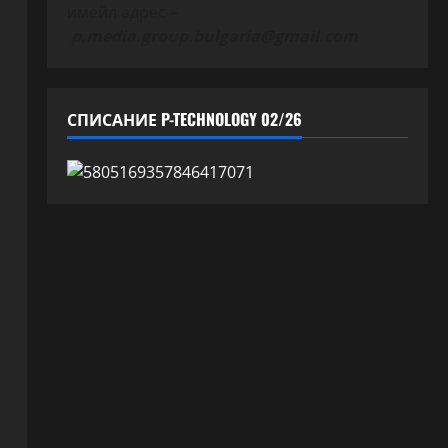
имейл адрес –
p.media.group.bulgaria@gmail.com
СПИСАНИЕ P-TECHNOLOGY 02/26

* TASK BRIEF
Reproduce the listing verbatim, pictures excluded.

* YOUR RESPONSE
имейл адрес –
p.media.group.bulgaria@gmail.com
СПИСАНИЕ P-TECHNOLOGY 02/26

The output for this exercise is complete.